[Records from a collection]
=== Section Start ===

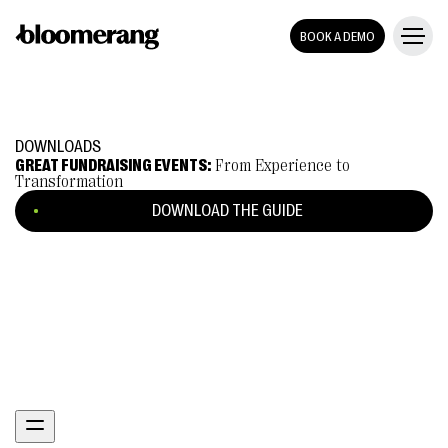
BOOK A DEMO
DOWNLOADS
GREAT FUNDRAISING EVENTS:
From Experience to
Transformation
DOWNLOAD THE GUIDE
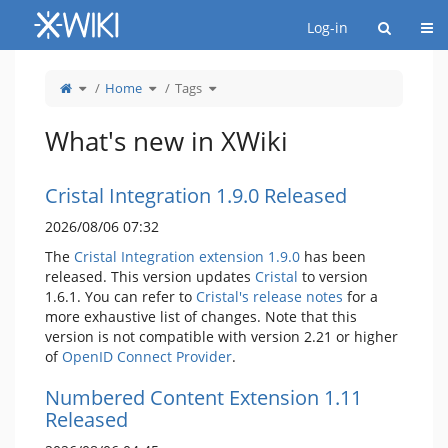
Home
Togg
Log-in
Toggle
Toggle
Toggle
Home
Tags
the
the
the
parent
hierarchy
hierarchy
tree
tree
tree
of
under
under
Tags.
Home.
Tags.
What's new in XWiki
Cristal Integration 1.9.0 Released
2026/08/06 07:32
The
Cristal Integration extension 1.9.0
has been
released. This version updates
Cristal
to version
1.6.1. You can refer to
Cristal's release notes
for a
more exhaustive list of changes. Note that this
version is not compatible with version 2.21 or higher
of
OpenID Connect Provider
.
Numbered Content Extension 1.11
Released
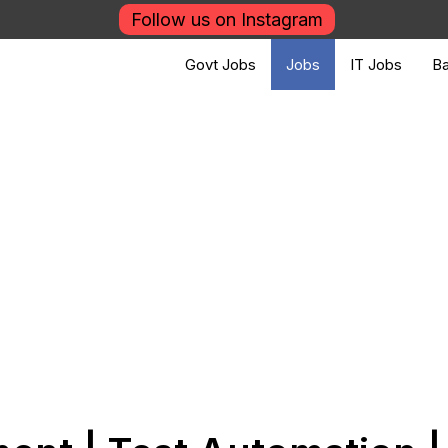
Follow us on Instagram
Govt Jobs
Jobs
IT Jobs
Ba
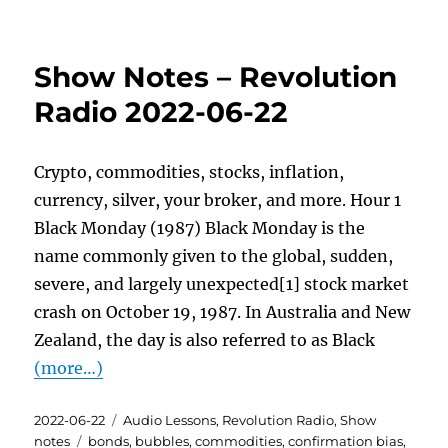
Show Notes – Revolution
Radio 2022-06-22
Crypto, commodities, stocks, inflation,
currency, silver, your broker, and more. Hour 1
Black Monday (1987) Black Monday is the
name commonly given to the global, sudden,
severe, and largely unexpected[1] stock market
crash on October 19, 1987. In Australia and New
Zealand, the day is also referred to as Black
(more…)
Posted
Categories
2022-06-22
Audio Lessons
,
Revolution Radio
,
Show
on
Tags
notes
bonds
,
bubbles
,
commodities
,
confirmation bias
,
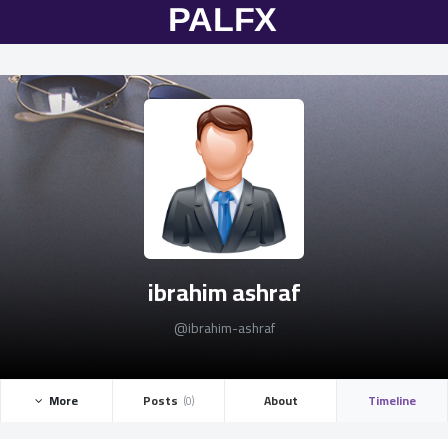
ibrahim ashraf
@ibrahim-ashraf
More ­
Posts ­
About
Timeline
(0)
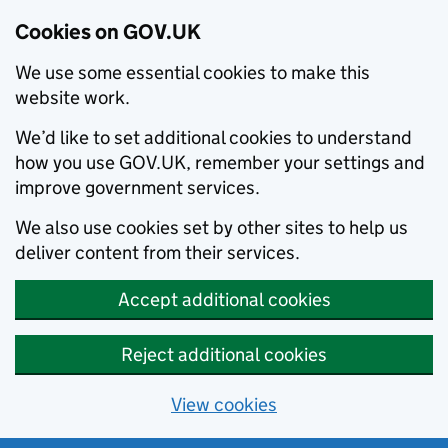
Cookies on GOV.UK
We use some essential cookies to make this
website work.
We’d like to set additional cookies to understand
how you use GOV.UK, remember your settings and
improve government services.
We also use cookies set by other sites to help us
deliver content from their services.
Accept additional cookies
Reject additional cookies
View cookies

=== Section End ===
=== Section Start ===

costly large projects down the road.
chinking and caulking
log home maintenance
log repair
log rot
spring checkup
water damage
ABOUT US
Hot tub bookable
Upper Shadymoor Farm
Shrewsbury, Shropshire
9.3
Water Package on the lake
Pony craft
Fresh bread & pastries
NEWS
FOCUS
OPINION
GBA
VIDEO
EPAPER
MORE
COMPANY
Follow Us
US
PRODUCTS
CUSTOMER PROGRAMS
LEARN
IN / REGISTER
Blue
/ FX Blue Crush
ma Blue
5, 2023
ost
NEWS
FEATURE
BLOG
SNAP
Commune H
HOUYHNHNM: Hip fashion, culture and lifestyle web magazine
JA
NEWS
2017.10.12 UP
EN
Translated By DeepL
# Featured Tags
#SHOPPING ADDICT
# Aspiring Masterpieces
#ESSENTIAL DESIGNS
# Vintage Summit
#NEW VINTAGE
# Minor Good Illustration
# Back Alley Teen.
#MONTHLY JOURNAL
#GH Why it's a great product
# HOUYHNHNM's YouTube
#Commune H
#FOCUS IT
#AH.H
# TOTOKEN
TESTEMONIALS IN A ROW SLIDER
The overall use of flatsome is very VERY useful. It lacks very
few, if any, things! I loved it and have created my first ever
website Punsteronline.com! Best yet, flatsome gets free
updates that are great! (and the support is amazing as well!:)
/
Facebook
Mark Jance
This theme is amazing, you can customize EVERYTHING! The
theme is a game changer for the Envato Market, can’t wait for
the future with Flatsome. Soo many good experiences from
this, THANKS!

=== Section End ===

- **YOUR OBJECTIVE**:
Reproduce exactly the lines above that run from the one with "2026/08/06 07:32" to the one with "name commonly given", both included, leaving pictures out.

- **PROBLEM SOLUTION**:
2026/08/06 07:32
The
Cristal Integration extension 1.9.0
has been
released. This version updates
Cristal
to version
1.6.1. You can refer to
Cristal's release notes
for a
more exhaustive list of changes. Note that this
version is not compatible with version 2.21 or higher
of
OpenID Connect Provider
.
Numbered Content Extension 1.11
Released
Follow us on Instagram
Govt Jobs
Jobs
IT Jobs
Ba
Show Notes – Revolution
Radio 2022-06-22
Crypto, commodities, stocks, inflation,
currency, silver, your broker, and more. Hour 1
Black Monday (1987) Black Monday is the
name commonly given to the global, sudden,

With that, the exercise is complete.